JuliaData / CSV.jl

Utility library for working with CSV and other delimited files in the Julia programming language
https://csv.juliadata.org/
Other
459 stars 141 forks source link

Incorrect results for `argmax` with multithreaded parsing #1128

Open yurivish opened 4 months ago

yurivish commented 4 months ago

Hello. I was trying to find the index of the maximum value in a data frame that I loaded using CSV.jl.

Julia has a function called argmax which does this.

argmax(itr)

Return the index or key of the maximal element in a collection. If there are multiple maximal elements, then the first one will be returned.

Unfortunately, the results I was getting back were incorrect – I called argmax on an integer column and got back an answer that was a valid index, but not the index of the maximum value.
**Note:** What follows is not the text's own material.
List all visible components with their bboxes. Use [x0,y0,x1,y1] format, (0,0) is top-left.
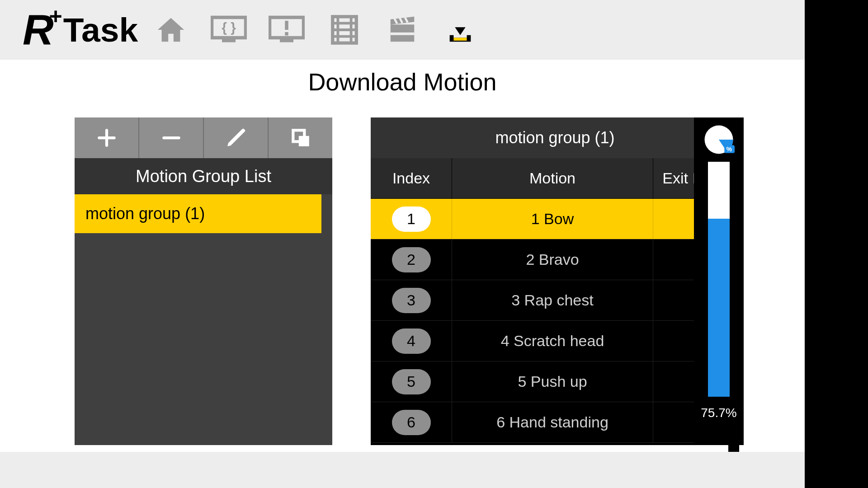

After some digging, I was able to reduce the issue to a small example, which you can find below.

julia> using SentinelArrays

julia> arrays = [
         [18, 70, 92, 15, 65],
         [25, 14, 95, 54, 57]
       ];

julia> cv = ChainedVector(arrays);

julia> argmax(cv)
95

julia> argmax(collect(cv))
8

Due to multithreading, the CSV column was loaded in as a chained vector, which comes from a package SentinelArrays, which incorrectly implements argmax. It returns the maximum value, rather than its index.

The implementation is here and is tested, though the test only tests a simple special case for which the values and indices are exactly equal.
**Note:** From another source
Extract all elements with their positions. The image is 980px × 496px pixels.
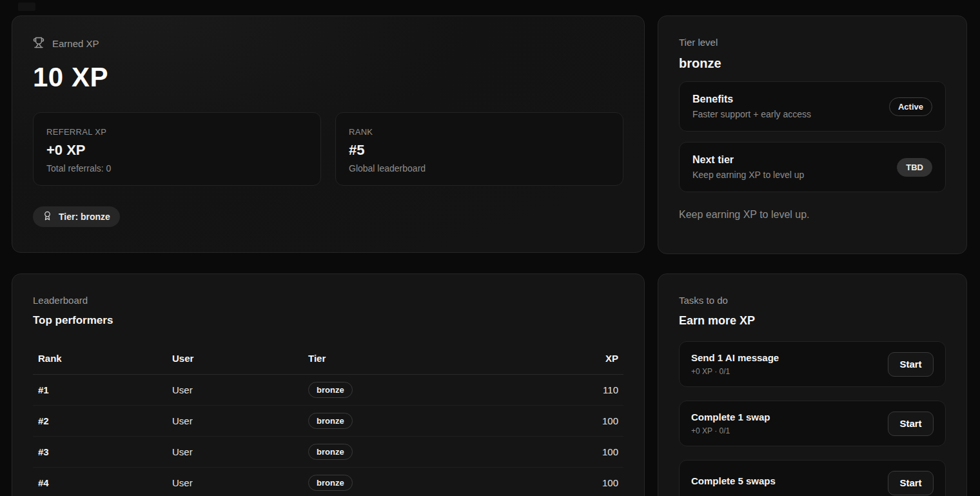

This seems like a fairly serious bug to me because it allows silently incorrect results to be returned during data processing and analysis (this is what happened to me). If I collect the column before calling argmax, then correct value is returned. If I load the file in with CSV.read(..., ntasks=1) I also see the correct results.

I saw that SentinelArrays has a recent commit to "fix out-of-bounds bug in BufferedVector" and a few other indications of potential hidden issues with that package. In my experience, CSV and DataFrames have tended to have less bugs than other parts of the Julia ecosystem so I wanted to file this bug upstream in case removing the dependency is a reasonable idea in this case.